The invention relates to a shock wave tube with a coil to which a diaphragm is adjacent. The invention relates in particular to a shock wave tube which is used for concrement fragmentation in medical therapy.
Shock wave tubes of this kind have been known for some time and can, according to recent studies as described e.g. in German Offenlegungsschrift No. 33 12 014, be employed in medical practice for the fragmentation of concrements in the body of a patient. There a shock wave tube is described. The shock wave tube has a covered coil, so that the emitted shock wave converges to a focus. In front of the coil, an insulating foil and a metal diaphragm are arranged. To obtain an effective shock wave, the diaphragm must closely abut the coil. To this end, a cavity filled with a pressurized liquid is placed in front of the diaphragm.
It has been found that those materials which are under the pressure necessary for urging the diaphragm towards the coil are under especially strong stress exerted by the passing shock wave due to the resulting continuous prestress. With ordinary emission windows (e.g. of plexiglass) for the shock wave, it was found that after the passage of several shock waves this compressive prestress may lead to cracking. The positive pressure can then no longer be maintained.
One object of the invention is to develop a shock wave tube that is not destroyed in this fashion. In accordance with the invention, this is achieved because the shock wave do not pass through any parts subjected to a continuous pressure difference, other than the diaphragm.
According to the invention, the diaphragm is sucked against the coil with negative pressure relative to its surroundings.

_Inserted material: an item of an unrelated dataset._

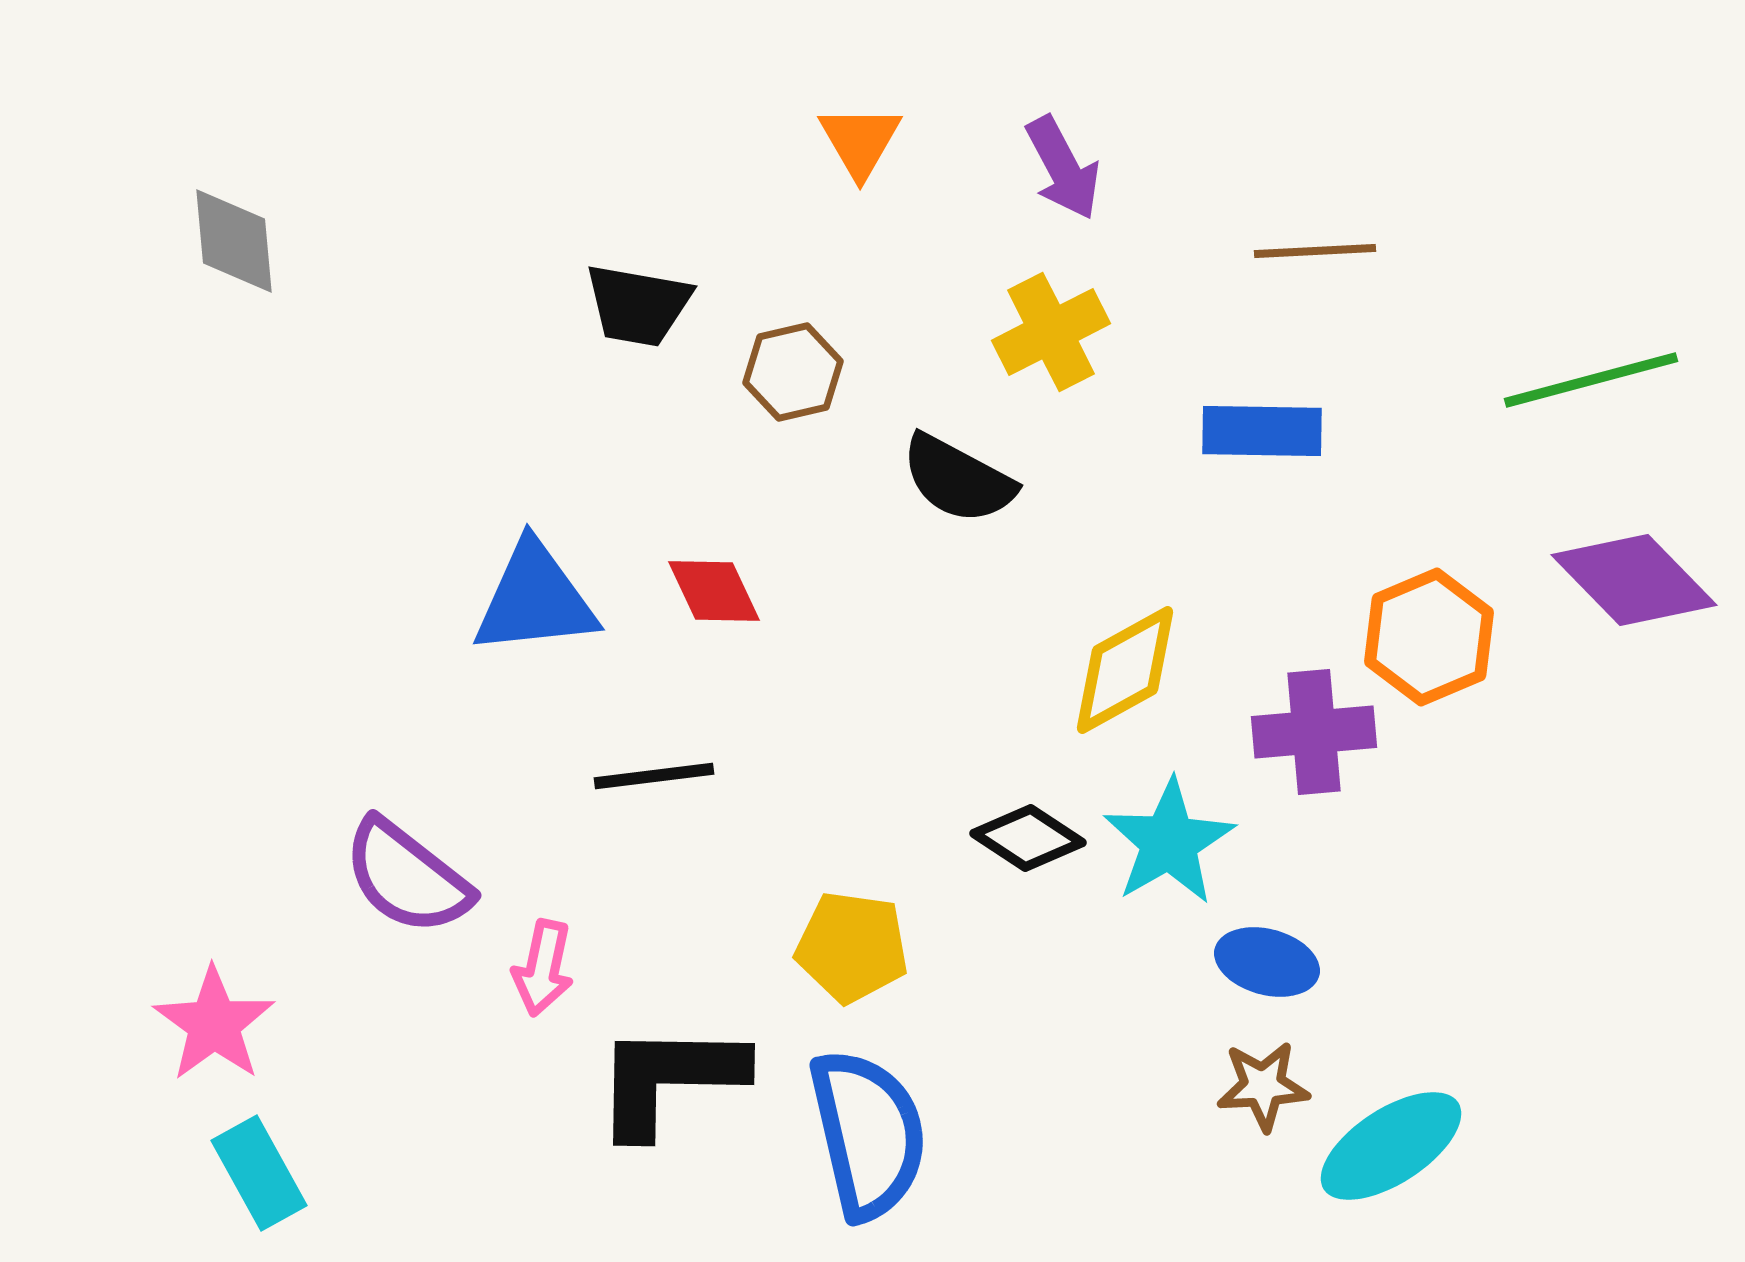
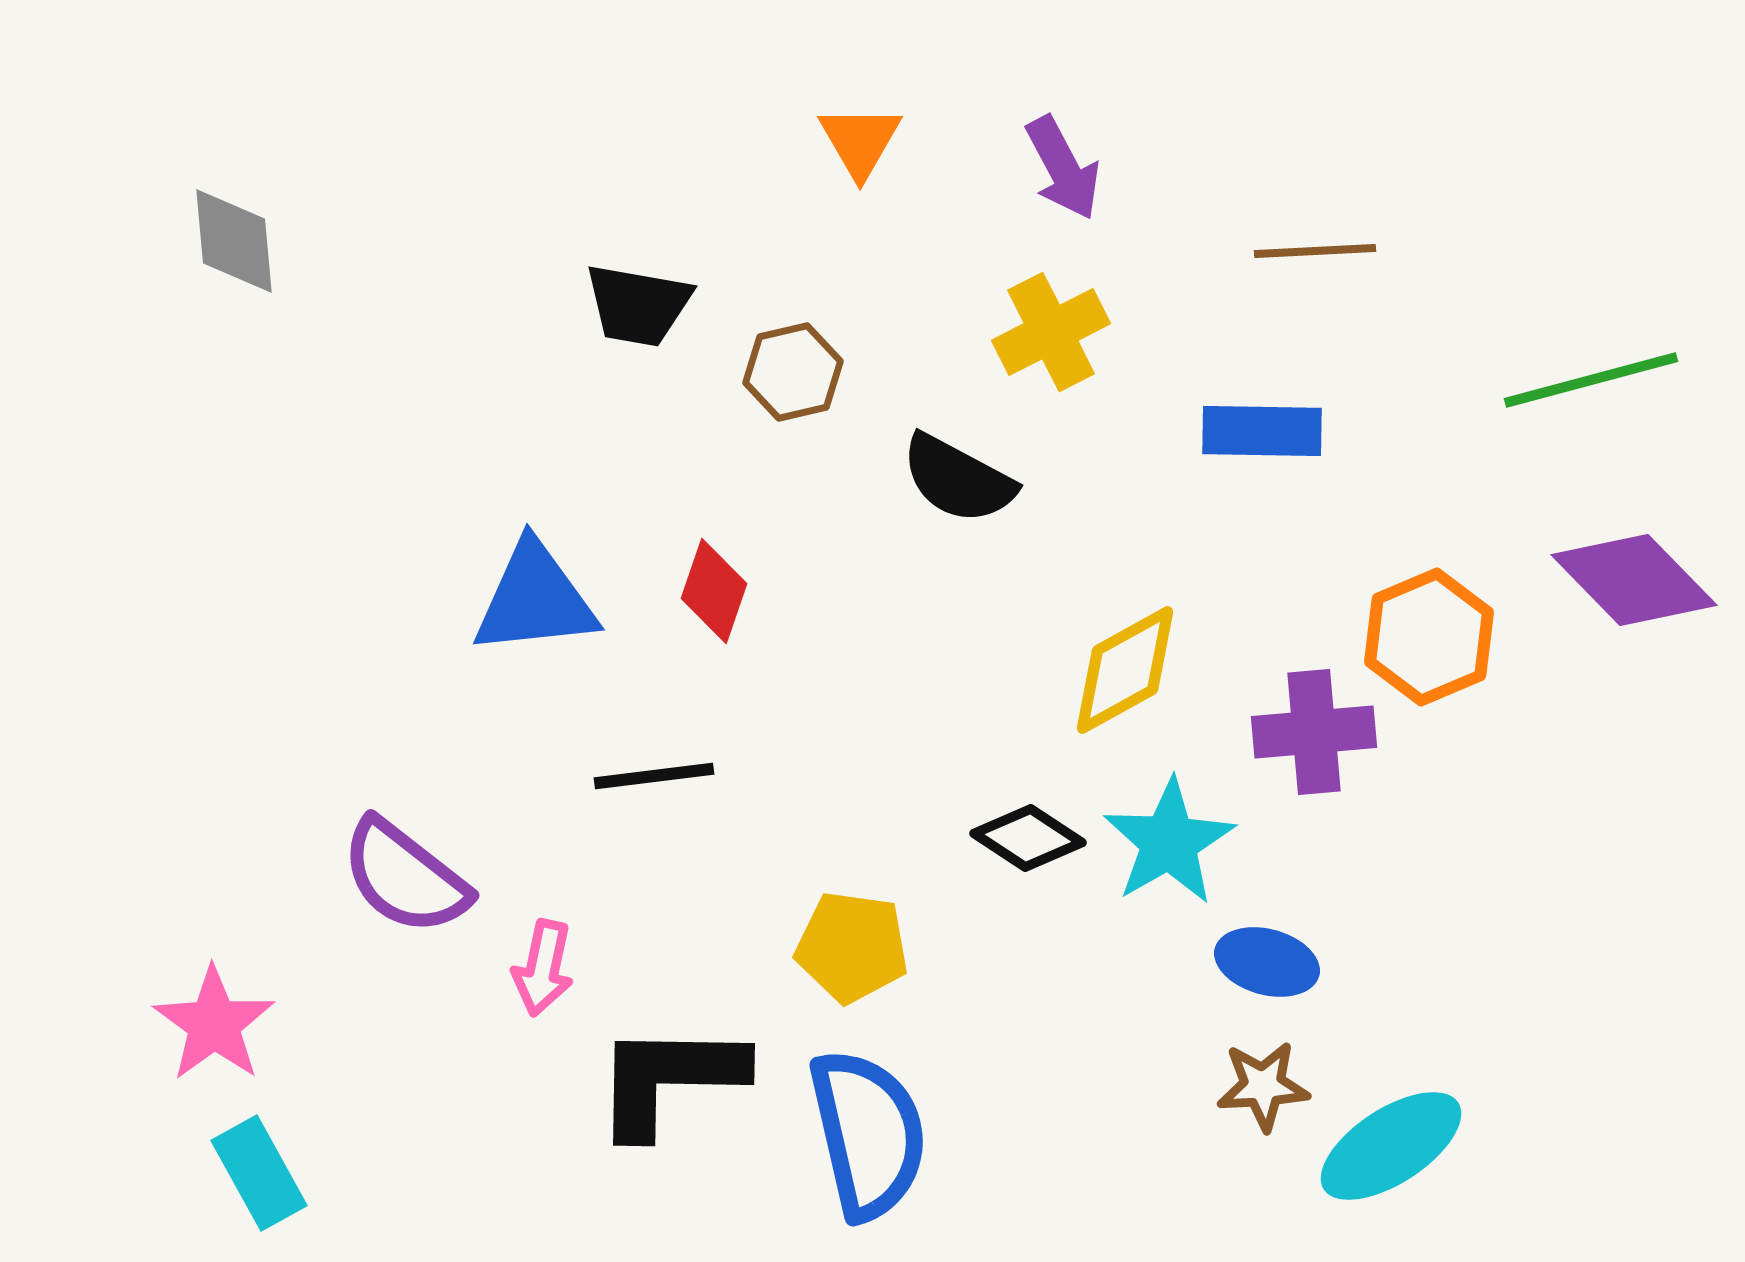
red diamond: rotated 44 degrees clockwise
purple semicircle: moved 2 px left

An advantage of the invention is that a positive pressure for pressing the diaphragm against the coil is eliminated. This obviates also the chamber needed for maintaining the positive pressure and the layer of material provided in this chamber as an exit window, which is traversed by the shock wave. Through the elimination of this layer there results as a further advantage: no interaction with this layer can take place. Such interaction adversely affects the amplitude as well as the timing and geometry of the shock wave.
In a preferred embodiment, the coil is designed as a planar flat coil, and a tubular connection is provided. One end of the connection lies in the region between the diaphragm and the flat coil, its other end being connectable to the suction side of a vacuum pump provided for creating the negative pressure.
Due to the negative pressure between the flat coil and the diaphragm, even the diaphragm's edge region abuts the flat coil. Upon triggering of the shock wave, the diaphragm is abruptly deflected from its resting position; thereafter it is quickly damped by the back-suction force, and returns rapidly to its original position.